This repository provides a python package that can be used to construct Bayesian coresets. It also contains code to run (updated versions of) the experiments in Bayesian Coreset Construction via Greedy Iterative Geodesic Ascent and Sparse Variational Inference: Bayesian Coresets from Scratch in the bayesian-coresets/examples/
folder.
A coreset (i.e. the "core of a dataset") is a small, weighted subset of a dataset that can be used in place of the original dataset when learning a statistical model. If the coreset is much smaller than the original dataset, generally this makes learning faster; but if the coreset is too small, it doesn't represent the original dataset well. Building a coreset that is both small and a good approximation for the purposes of Bayesian inference is what the code in this repository does.
The most recent update (Oct 2020):
- improves command line argument specification using
argparse
- implements pseudocoresets
- incorporates weighted STAN samplers for MCMC inference
But: the repository is no longer thoroughly tested. Examples run and generate verified output using Python 3. Python 2 is not tested. Unit tests have not yet been updated. Work is in progress.
To install with pip, download the repository and run pip3 install . --user
in the repository's root folder.
The least computationally expensive way of building a coreset is often to
discretize your data log-likelihoods and solve a sparse linear regression
problem with the discretized log-likelihood vectors. The bc.HilbertCoreset
class implements these, and examples of their use can be found in the
examples/
. The primary drawback of this sort of technique is that the user
must select/design discretization points for the log-likelihoods. The examples
in this repository achieve this by using samples from a weighting distribution
based on the Laplace posterior approximation.

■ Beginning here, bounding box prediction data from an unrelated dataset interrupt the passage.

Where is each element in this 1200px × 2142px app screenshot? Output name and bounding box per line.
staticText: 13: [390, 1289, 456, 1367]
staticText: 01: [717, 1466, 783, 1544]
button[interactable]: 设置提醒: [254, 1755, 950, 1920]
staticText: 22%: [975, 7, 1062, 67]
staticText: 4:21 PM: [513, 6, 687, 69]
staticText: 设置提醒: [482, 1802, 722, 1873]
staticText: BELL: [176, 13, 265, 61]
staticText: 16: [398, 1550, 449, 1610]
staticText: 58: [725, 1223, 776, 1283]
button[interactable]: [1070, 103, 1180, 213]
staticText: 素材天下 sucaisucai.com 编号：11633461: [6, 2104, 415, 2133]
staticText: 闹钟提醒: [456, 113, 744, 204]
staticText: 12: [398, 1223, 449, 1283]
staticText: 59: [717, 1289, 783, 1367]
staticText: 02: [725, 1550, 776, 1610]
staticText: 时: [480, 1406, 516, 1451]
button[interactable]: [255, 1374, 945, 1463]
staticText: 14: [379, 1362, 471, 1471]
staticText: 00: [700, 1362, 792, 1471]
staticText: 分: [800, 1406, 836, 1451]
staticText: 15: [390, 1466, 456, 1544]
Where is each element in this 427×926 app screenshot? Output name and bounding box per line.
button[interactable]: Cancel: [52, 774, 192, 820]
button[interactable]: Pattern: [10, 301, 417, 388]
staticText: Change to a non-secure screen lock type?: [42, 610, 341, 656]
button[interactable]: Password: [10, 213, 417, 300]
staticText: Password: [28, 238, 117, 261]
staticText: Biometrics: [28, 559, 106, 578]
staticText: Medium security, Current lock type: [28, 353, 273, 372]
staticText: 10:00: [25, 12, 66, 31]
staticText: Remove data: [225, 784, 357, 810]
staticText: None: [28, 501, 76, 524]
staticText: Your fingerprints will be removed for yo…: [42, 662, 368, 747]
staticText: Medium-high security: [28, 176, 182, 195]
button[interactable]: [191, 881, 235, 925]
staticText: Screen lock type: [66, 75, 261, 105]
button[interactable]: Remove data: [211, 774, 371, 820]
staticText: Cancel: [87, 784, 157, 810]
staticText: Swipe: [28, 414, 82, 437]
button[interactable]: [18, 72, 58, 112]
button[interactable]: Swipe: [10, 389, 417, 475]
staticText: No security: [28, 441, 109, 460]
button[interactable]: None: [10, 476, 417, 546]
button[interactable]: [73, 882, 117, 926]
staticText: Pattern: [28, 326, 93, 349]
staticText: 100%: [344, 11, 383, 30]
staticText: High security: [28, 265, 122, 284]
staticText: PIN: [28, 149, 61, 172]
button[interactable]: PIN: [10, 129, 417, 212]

The easiest / most automated way of building a coreset is to solve a sparse
variational inference problem. While this doesn't require any user input beyond
a generative model and dataset, it is typically much more computationally costly
than the sparse regression-based methods above. The bc.SparseVICoreset
class implements this method, and examples of its use may be found in the
examples/
folder.
With very high dimensional data, it is sometimes not possible to summarize
the data with a sparse subset. In these situations, one can sometimes still
summarize with pseudodata, or synthetic data. The bc.BatchPSVICoreset
class
implements this method.
Below are some papers to cite if you find the algorithms in this repository useful in your own research:
- D. Manousakas, Z. Xu, C. Mascolo and T. Campbell, "Bayesian pseudocoresets" Advances in Neural Information Processing Systems, 2020.
- T. Campbell and B. Beronov, "Sparse variational inference: Bayesian coresets from scratch," Advances in Neural Information Processing Systems, 2019.
- T. Campbell and T. Broderick, "Automated scalable Bayesian inference via Hilbert coresets," Journal of Machine Learning Research 20(15):1-38, 2019.
- T. Campbell and T. Broderick, "Bayesian coreset construction via Greedy Iterative Geodesic Ascent," International Conference on Machine Learning (ICML), 2018.
- J. Huggins, T. Campbell and T. Broderick, "Coresets for scalable Bayesian logistic regression," Advances in Neural Information Processing Systems, 2016.
This code is offered under the MIT License.